There was a smell of manure in the air, faint but distinct. Some distance above him he saw a tractor looking the size of a toy crossing the brow of Cold Hill, too far away to hear its engine. He stared around at the fields, then at the front facade of the house, still scarcely able to believe that they now lived here; this was their home, this was where, maybe, hopefully, they could actually settle, and spend the rest of their lives. Their forever home.

He pulled out his phone and took a series of photographs in all directions. He looked at the columned, covered porch, with its balustrading above, at the two sets of windows on either side of it, then up at the rows of windows on the two floors above, still struggling to orientate himself.
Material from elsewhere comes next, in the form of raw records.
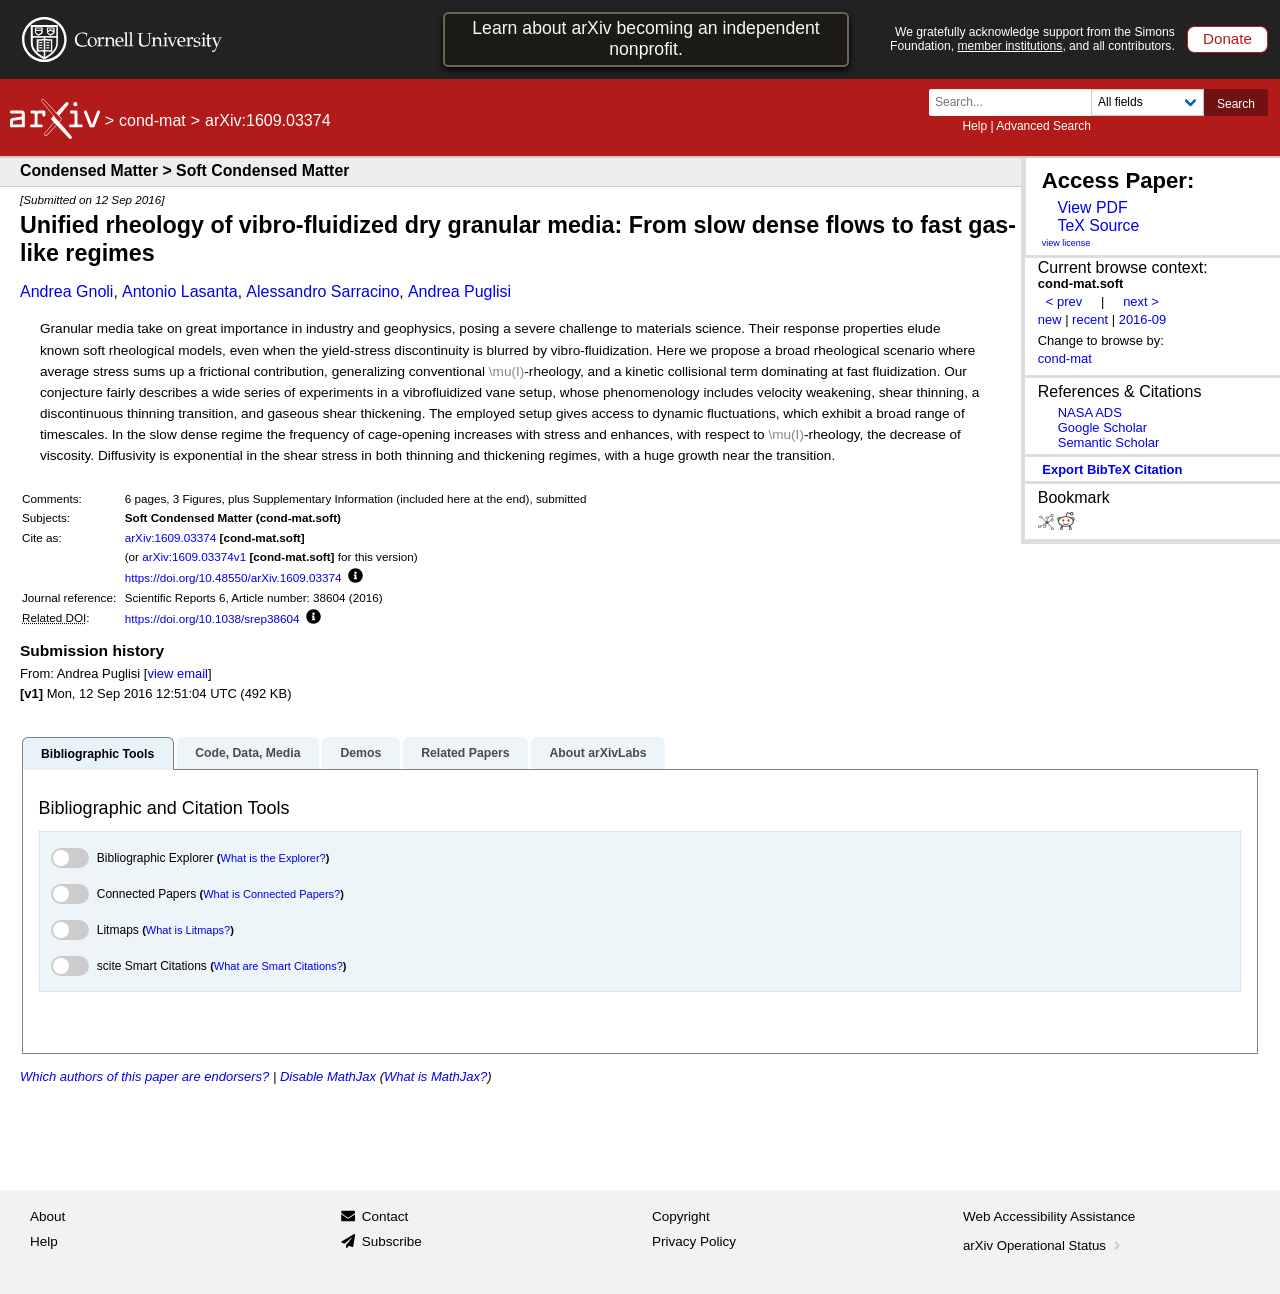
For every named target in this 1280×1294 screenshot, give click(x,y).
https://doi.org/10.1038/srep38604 (212, 618)
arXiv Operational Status (1043, 1245)
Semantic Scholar (1109, 442)
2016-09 (1143, 319)
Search (1236, 104)
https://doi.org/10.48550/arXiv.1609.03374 (233, 577)
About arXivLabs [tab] (597, 753)
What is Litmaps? (188, 930)
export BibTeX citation (1112, 469)
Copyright (681, 1216)
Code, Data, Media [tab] (247, 753)
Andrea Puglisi (459, 291)
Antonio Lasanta (180, 291)
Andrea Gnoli (66, 291)
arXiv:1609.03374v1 (194, 556)
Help (974, 126)
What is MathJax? (435, 1076)
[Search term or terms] (1016, 102)
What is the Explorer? (273, 858)
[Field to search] (1147, 102)
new (1050, 319)
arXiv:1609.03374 (171, 537)
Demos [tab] (360, 753)
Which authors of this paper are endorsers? (144, 1076)
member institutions (1009, 46)
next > (1141, 301)
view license (1066, 243)
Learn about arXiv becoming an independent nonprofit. (646, 38)
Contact (385, 1216)
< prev (1064, 301)
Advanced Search (1043, 126)
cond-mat (152, 120)
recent (1090, 319)
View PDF (1092, 207)
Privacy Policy (694, 1241)
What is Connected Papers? (271, 894)
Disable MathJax (328, 1076)
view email (177, 673)
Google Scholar (1102, 427)
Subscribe (392, 1241)
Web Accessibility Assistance (1049, 1216)
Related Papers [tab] (465, 753)
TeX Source (1098, 225)
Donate (1227, 38)
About (47, 1216)
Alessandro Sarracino (322, 291)
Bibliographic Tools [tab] (97, 754)
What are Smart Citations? (278, 966)
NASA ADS (1090, 412)
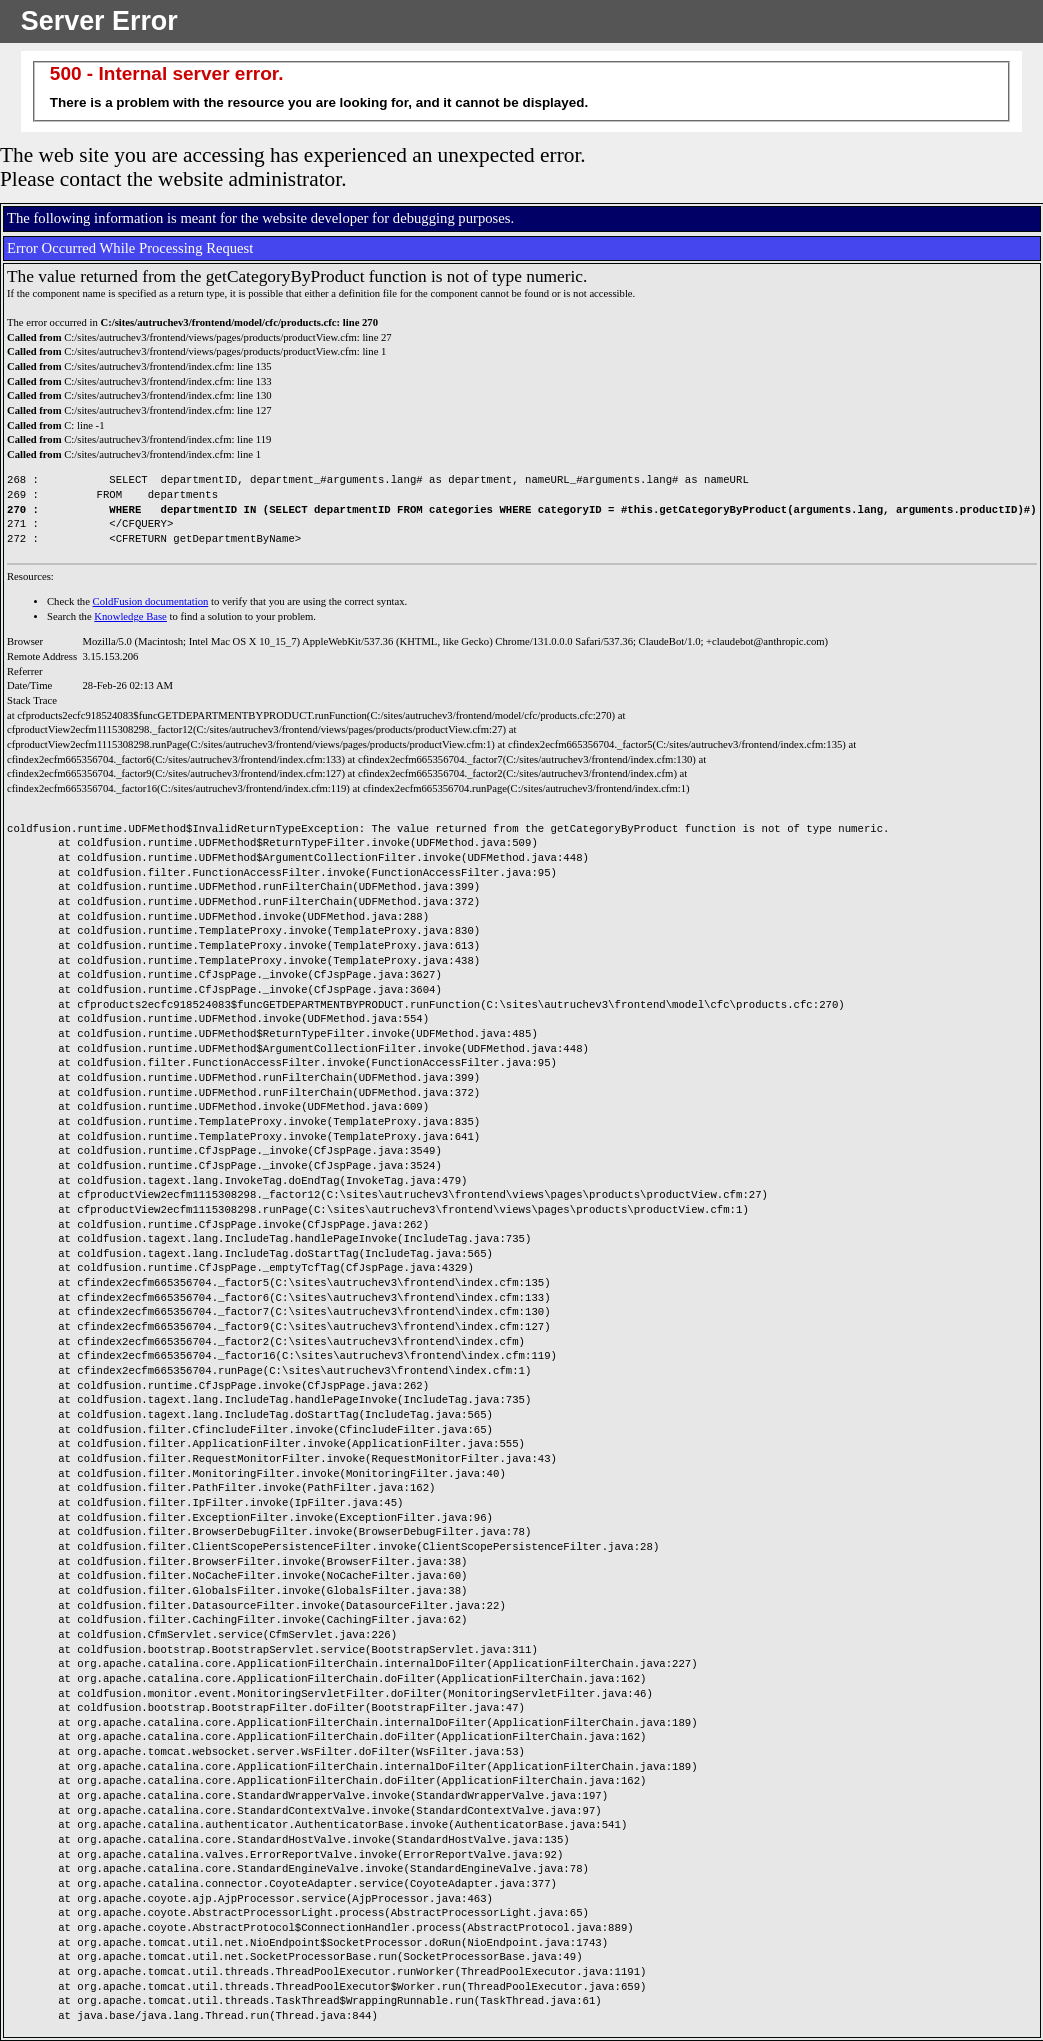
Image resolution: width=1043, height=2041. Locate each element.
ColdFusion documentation (151, 601)
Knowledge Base (130, 616)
To the left of the front entrance was a WC, then the door to the library. To the right was the drawing room. Further along to the left there was another toilet, before the long hallway opened out into the atrium. To the left of the atrium was the huge dining room. All these rooms had high, stuccoed ceilings. Through the atrium door to the right was the kitchen and, beyond that, the downstairs part of the extension; a pantry and scullery from which the stairs ran down to the cellar with its vaulted brick ceiling. Part of the cellar housed a long-disused kitchen with a range that had not been lit in decades, once the domain of the live-in household staff. The other end of the cellar contained dusty wine racks. One day, when their finances allowed, they would stock all those racks with wine, another of their shared passions.
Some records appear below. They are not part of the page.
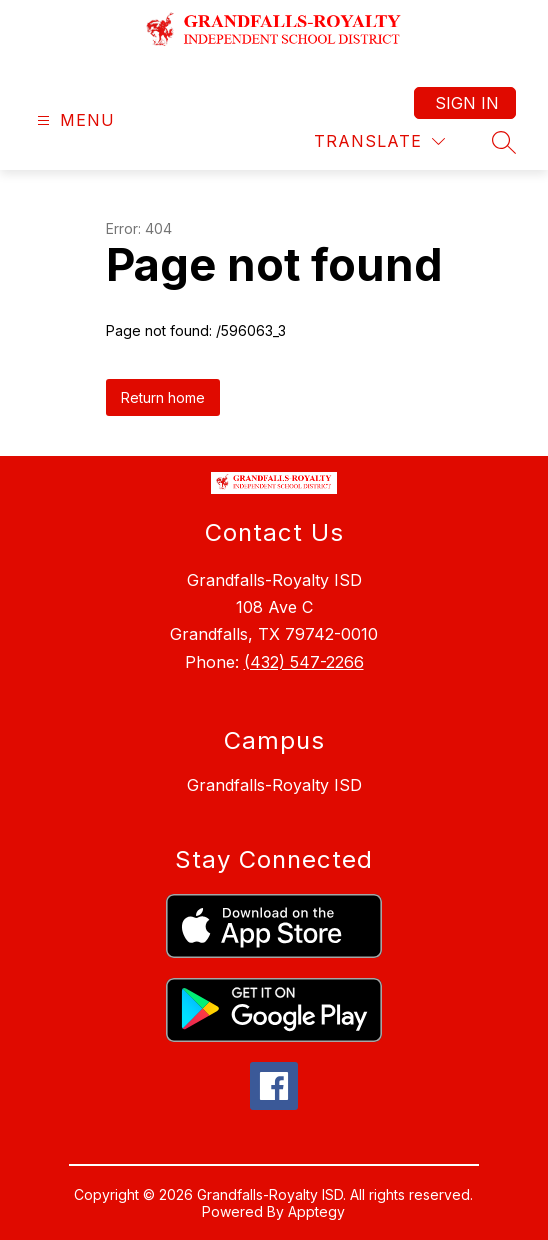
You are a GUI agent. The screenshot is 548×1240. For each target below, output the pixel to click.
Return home (163, 397)
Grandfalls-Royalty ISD (274, 785)
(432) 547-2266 (304, 662)
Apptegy (316, 1211)
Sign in (467, 103)
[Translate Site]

He’d checked out all the rooms, briefly and excitedly, on Friday, as they were moving in. God, he loved this place! He’d taken photographs of each room. Many were in a terrible state of repair and they’d have to stay that way for a long while yet. It didn’t matter; for now all they needed was to get the kitchen, drawing room and dining room straight, and one of the spare bedrooms. Their own bedroom, which had ancient red flock wallpaper, and Jade’s, were in a reasonable condition – some work had been done on them before the developers had gone bust and also before they’d moved in. The priority at the moment was the rot, the electricity and the ropy plumbing.